Saints tackle Ryan Ramczyk had not allowed a single sack all year, but surrendered two against Hunter. The Vikings led 20-17 with 4:18 remaining and New Orleans reached Minnesota's 20-yard-line. Hunter used an inside pass rushing move and stripped Brees. Defensive tackle Jalyn Holmes recovered and ended the Saints’ drive.
The Vikings' pass rush stepped up in big moments, which prevented Brees from moving in the pocket. Brees finished the afternoon 26-for-33 with 208 yards, one touchdown and an interception.
Minnesota’s defense also clamped down against the run and limited running back Alvin Kamara’s success. Kamara had just seven carries for 21 yards, including a short rushing touchdown. The Vikings got interior penetration and the second-level maintained gap discipline. When New Orleans tried jet motion action to Kamara, linebacker Eric Kendricks read the play and slowed him in the backfield.
In the secondary, the Vikings were very short-handed. Cornerback Mike Hughes (neck) was placed on injured reserve this week.
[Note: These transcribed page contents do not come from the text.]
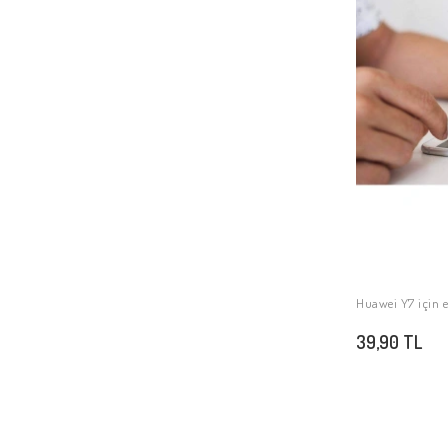
Huawei Y7 için
39,90 TL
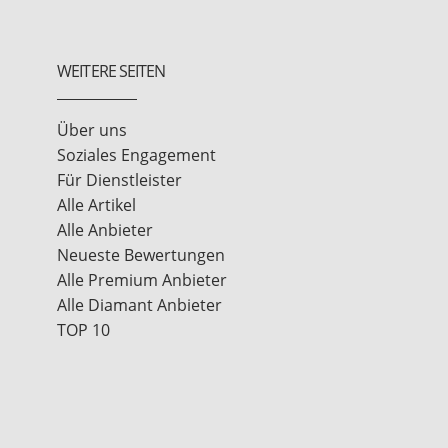
WEITERE SEITEN
Über uns
Soziales Engagement
Für Dienstleister
Alle Artikel
Alle Anbieter
Neueste Bewertungen
Alle Premium Anbieter
Alle Diamant Anbieter
TOP 10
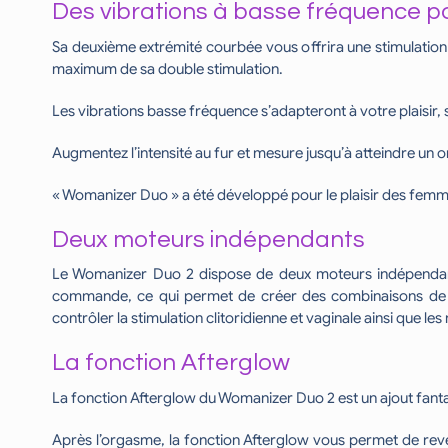
Des vibrations à basse fréquence po
Sa deuxième extrémité courbée vous offrira une stimulation 
maximum de sa double stimulation.
Les vibrations basse fréquence s’adapteront à votre plaisir,
Augmentez l’intensité au fur et mesure jusqu’à atteindre u
« Womanizer Duo » a été développé pour le plaisir des femme
Deux moteurs indépendants
Le Womanizer Duo 2 dispose de deux moteurs indépendants, 
commande, ce qui permet de créer des combinaisons de stim
contrôler la stimulation clitoridienne et vaginale ainsi que le
La fonction Afterglow
La fonction Afterglow du Womanizer Duo 2 est un ajout fanta
Après l’orgasme, la fonction Afterglow vous permet de reven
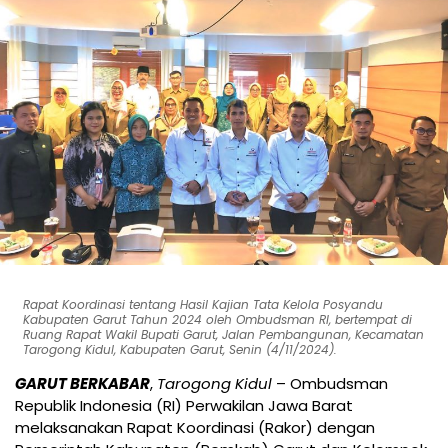
Rapat Koordinasi tentang Hasil Kajian Tata Kelola Posyandu
Kabupaten Garut Tahun 2024 oleh Ombudsman RI, bertempat di
Ruang Rapat Wakil Bupati Garut, Jalan Pembangunan, Kecamatan
Tarogong Kidul, Kabupaten Garut, Senin (4/11/2024).
GARUT BERKABAR
,
Tarogong Kidul
– Ombudsman
Republik Indonesia (RI) Perwakilan Jawa Barat
melaksanakan Rapat Koordinasi (Rakor) dengan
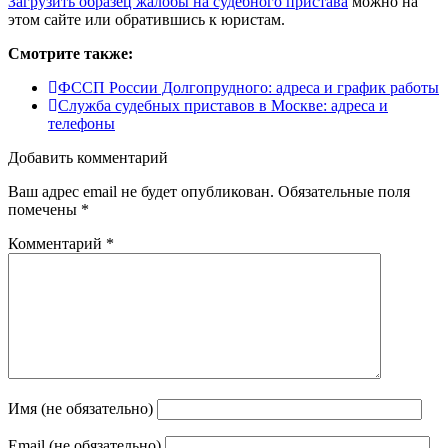
Загрузить образец жалобы на судебного пристава
можно на
этом сайте или обратившись к юристам.
Смотрите также:
ФССП России Долгопрудного: адреса и график работы
Служба судебных приставов в Москве: адреса и
телефоны
Добавить комментарий
Ваш адрес email не будет опубликован.
Обязательные поля
помечены
*
Комментарий
*
Имя (не обязательно)
Email (не обязательно)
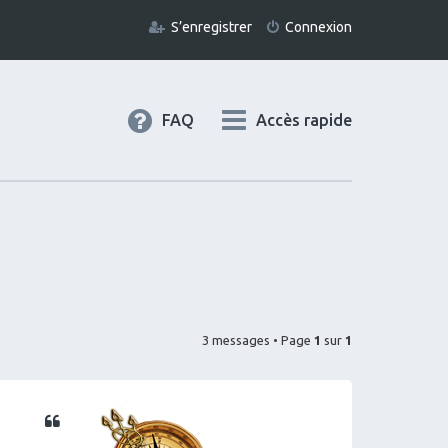
S’enregistrer
Connexion
FAQ
Accès rapide
3 messages • Page
1
sur
1
Citation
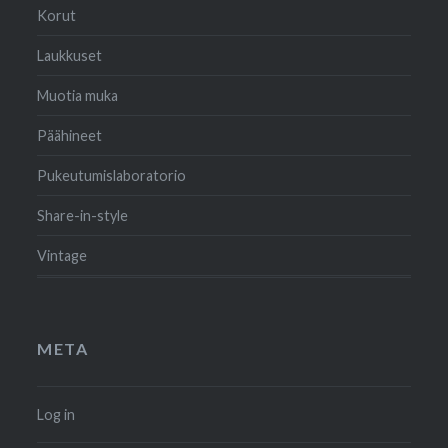
Korut
Laukkuset
Muotia muka
Päähineet
Pukeutumislaboratorio
Share-in-style
Vintage
META
Log in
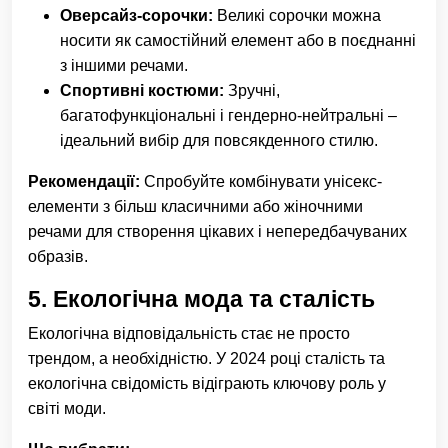
Оверсайз-сорочки:
Великі сорочки можна
носити як самостійний елемент або в поєднанні
з іншими речами.
Спортивні костюми:
Зручні,
багатофункціональні і гендерно-нейтральні –
ідеальний вибір для повсякденного стилю.
Рекомендації:
Спробуйте комбінувати унісекс-
елементи з більш класичними або жіночними
речами для створення цікавих і непередбачуваних
образів.
5.
Екологічна мода та сталість
Екологічна відповідальність стає не просто
трендом, а необхідністю. У 2024 році сталість та
екологічна свідомість відіграють ключову роль у
світі моди.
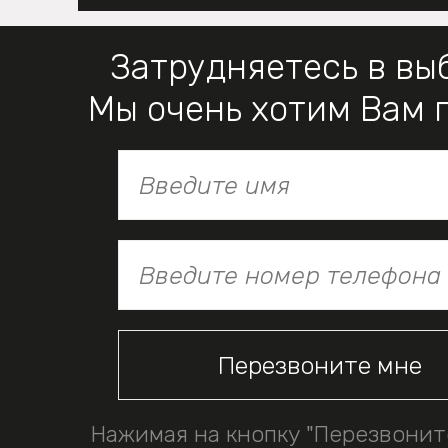
Затрудняетесь в вы
Мы очень хотим Вам 
Нажимая на кнопку "Перезвонит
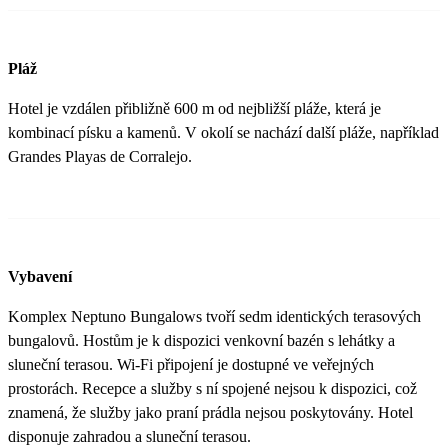
Pláž
Hotel je vzdálen přibližně 600 m od nejbližší pláže, která je
kombinací písku a kamenů. V okolí se nachází další pláže, například
Grandes Playas de Corralejo.
Vybavení
Komplex Neptuno Bungalows tvoří sedm identických terasových
bungalovů. Hostům je k dispozici venkovní bazén s lehátky a
sluneční terasou. Wi-Fi připojení je dostupné ve veřejných
prostorách. Recepce a služby s ní spojené nejsou k dispozici, což
znamená, že služby jako praní prádla nejsou poskytovány. Hotel
disponuje zahradou a sluneční terasou.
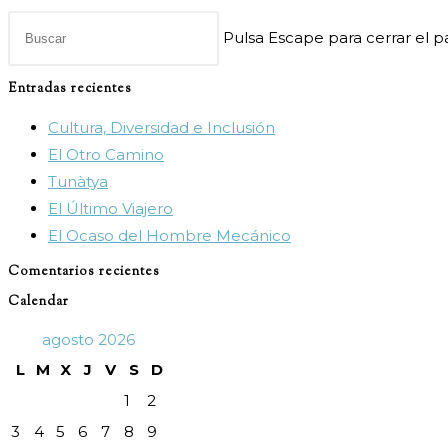
Pulsa Escape para cerrar el 
Entradas recientes
Cultura, Diversidad e Inclusión
El Otro Camino
Tunàtya
El Último Viajero
El Ocaso del Hombre Mecánico
Comentarios recientes
Calendar
agosto 2026
L
M
X
J
V
S
D
1
2
3
4
5
6
7
8
9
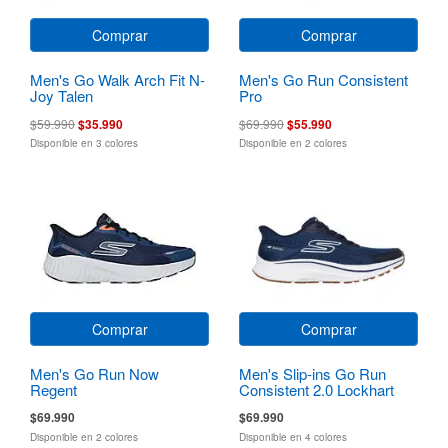
Comprar
Comprar
Men's Go Walk Arch Fit N-
Men's Go Run Consistent
Joy Talen
Pro
$59.990
$35.990
$69.990
$55.990
Disponible en 3 colores
Disponible en 2 colores
Comprar
Comprar
Men's Go Run Now
Men's Slip-ins Go Run
Regent
Consistent 2.0 Lockhart
$69.990
$69.990
Disponible en 2 colores
Disponible en 4 colores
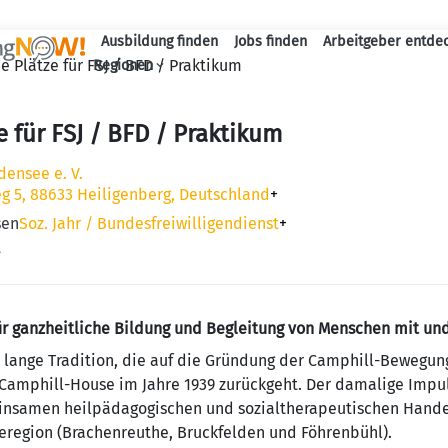
Ausbildung finden
Jobs finden
Arbeitgeber entde
Haupt-Navigation
ie Plätze für FSJ / BFD / Praktikum
Regionen
e für FSJ / BFD / Praktikum
ensee e. V.
g 5, 88633 Heiligenberg, Deutschland
+
sen
Soz. Jahr / Bundesfreiwilligendienst
+
t
ür ganzheitliche Bildung und Begleitung von Menschen mit un
e lange Tradition, die auf die Gründung der Camphill-Bewegung
Camphill-House im Jahre 1939 zurückgeht. Der damalige Impu
samen heilpädagogischen und sozialtherapeutischen Handeln
eregion (Brachenreuthe, Bruckfelden und Föhrenbühl).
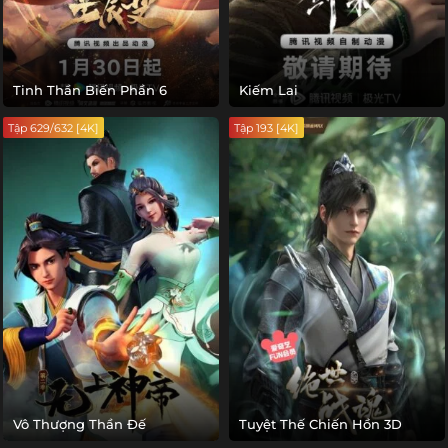
Tinh Thần Biến Phần 6
Kiếm Lai
Tập 629/632 [4K]
Tập 193 [4K]
Vô Thượng Thần Đế
Tuyệt Thế Chiến Hồn 3D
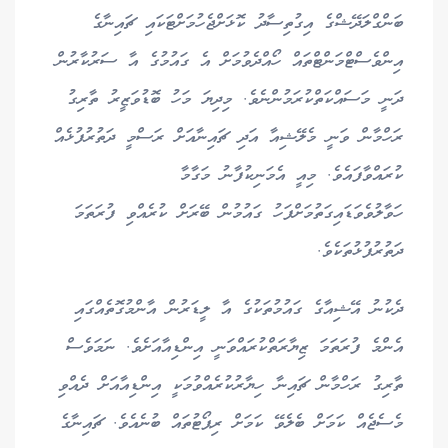
ބަންގްލަދޭޝްގެ އިގުތިސާދު ކޮޅަށްޖެހުމަށްޓަކައި ޗައިނާގެ
އިންވެސްޓްމަންޓްތައް ހޯއްދެވުމަށް އެ ގައުމުގެ އާ ސަރުކާރުން
ދަނީ މަސައްކަތްކުރަމުންނެވެ. މިދިޔަ މަހު ބޮޑުވަޒީރު ތާރިގު
ރަހްމާން ވަނީ މެލޭޝިއާ އަދި ޗައިނާއަށް ރަސްމީ ދަތުރުފުޅެއް
ކުރައްވާފައެވެ. މިއީ އެމަނިކުފާނު މަގާމާ
ހަވާލުވެވަޑައިގަތުމަށްފަހު ގައުމުން ބޭރަށް ކުރެއްވި ފުރަތަމަ
ދަތުރުފުޅުތަކެވެ.
ދެކުނު އޭޝިއާގެ ގައުމުތަކުގެ އާ ލީޑަރުން އާންމުގޮތެއްގައި
އެންމެ ފުރަތަމަ ޒިޔާރަތްކުރައްވަނީ އިންޑިއާއަށެވެ. ނަމަވެސް
ތާރިގު ރަހްމާން ޗައިނާ ހިޔާރުކުރެއްވުމަކީ އިންޑިއާއަށް ދެއްވި
މެސެޖެއް ކަމަށް ބެލެވޭ ކަމަށް ރިޕޯޓުތައް ބުނެއެވެ. ޗައިނާގެ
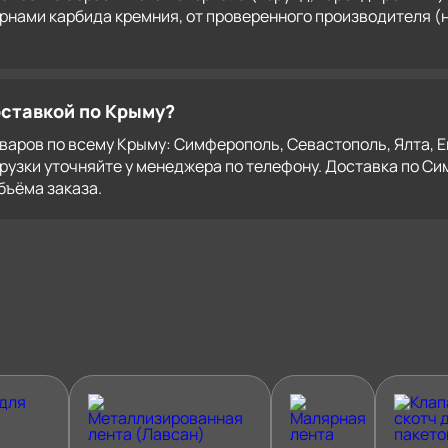
зернами карбида кремния, от проверенного производителя (н
оставкой по Крыму?
аров по всему Крыму: Симферополь, Севастополь, Ялта, Ев
рузки уточняйте у менеджера по телефону. Доставка по С
бъёма заказа.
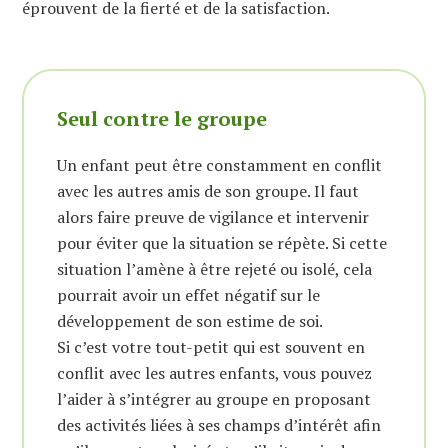
éprouvent de la fierté et de la satisfaction.
Seul contre le groupe
Un enfant peut être constamment en conflit
avec les autres amis de son groupe. Il faut
alors faire preuve de vigilance et intervenir
pour éviter que la situation se répète. Si cette
situation l’amène à être rejeté ou isolé, cela
pourrait avoir un effet négatif sur le
développement de son estime de soi.
Si c’est votre tout-petit qui est souvent en
conflit avec les autres enfants, vous pouvez
l’aider à s’intégrer au groupe en proposant
des activités liées à ses champs d’intérêt afin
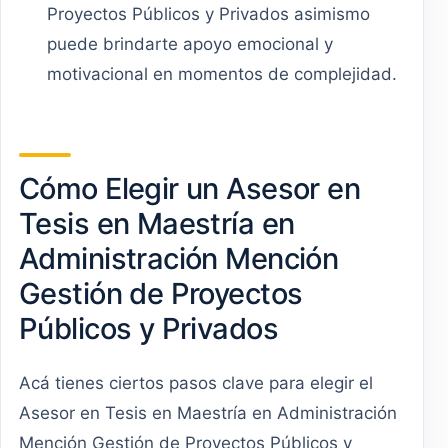
Proyectos Públicos y Privados asimismo
puede brindarte apoyo emocional y
motivacional en momentos de complejidad.
Cómo Elegir un Asesor en
Tesis en Maestría en
Administración Mención
Gestión de Proyectos
Públicos y Privados
Acá tienes ciertos pasos clave para elegir el
Asesor en Tesis en Maestría en Administración
Mención Gestión de Proyectos Públicos y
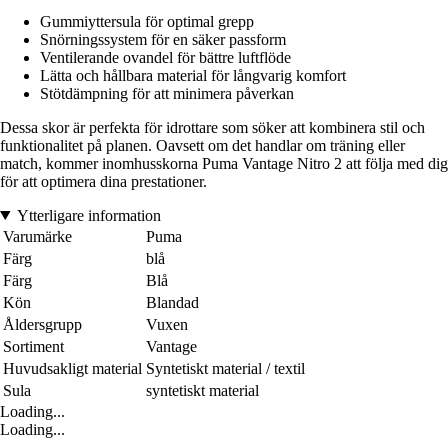
Gummiyttersula för optimal grepp
Snörningssystem för en säker passform
Ventilerande ovandel för bättre luftflöde
Lätta och hållbara material för långvarig komfort
Stötdämpning för att minimera påverkan
Dessa skor är perfekta för idrottare som söker att kombinera stil och
funktionalitet på planen. Oavsett om det handlar om träning eller
match, kommer inomhusskorna Puma Vantage Nitro 2 att följa med dig
för att optimera dina prestationer.
Ytterligare information
Varumärke
Puma
Färg
blå
Färg
Blå
Kön
Blandad
Åldersgrupp
Vuxen
Sortiment
Vantage
Huvudsakligt material
Syntetiskt material / textil
Sula
syntetiskt material
Loading...
Loading...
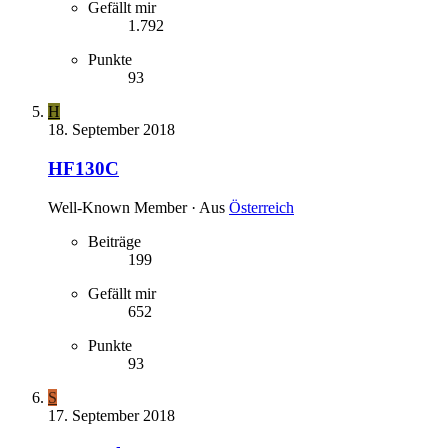
Gefällt mir
1.792
Punkte
93
H
18. September 2018
HF130C
Well-Known Member
·
Aus
Österreich
Beiträge
199
Gefällt mir
652
Punkte
93
S
17. September 2018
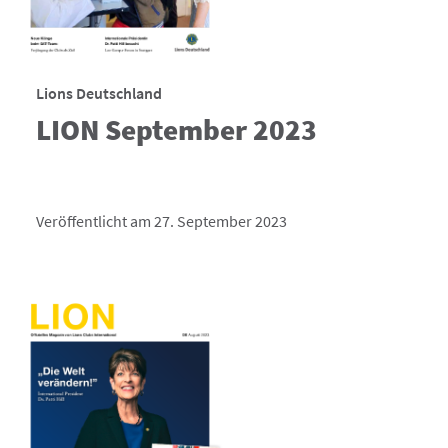
Lions Deutschland
LION September 2023
Veröffentlicht am 27. September 2023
Starting nickel cornerback Mackensie Alexander also missed Sunday’s game with a knee injury. Zimmer and his staff decided to use safety Andrew Sendejo at nickel cornerback. He had never played the position before, but executed in a playoff game. Sendejo held his own and had a notable pass breakup over the middle. There were several instances where the Saints tried to create a mismatch for wide receiver Michael Thomas. When this happened, Thomas was held in check. New Orleans’ top wide receiver had just seven catches for 70 yards.
The Vikings’ defense allowed only two explosive passing plays the entire day. Versatile skill player Taysom Hill tossed a 50-yard pass to wide receiver Deonte Thomas, who beat cornerback Xavier Rhodes over the top. In the second half, New Orleans motioned Hill out-wide and he wheeled down the sideline. Minnesota incorrectly passed off a coverage, which created a free release. Brees found Hill for a 20-yard touchdown that pulled the Saints within three points with 10:31 remaining.
Other than those two moments, the Vikings’ secondary limited explosive plays. Right before halftime, safety Anthony Harris grabbed his seventh interception of the season. He perfectly camped under Brees’ deep throw and made the play. Following the takeaway, Minnesota went on a 7-play, 45-yard scoring drive to grab a 13-10 halftime lead. Harris’ interception was a defining moment in the Vikings’ huge playoff victory.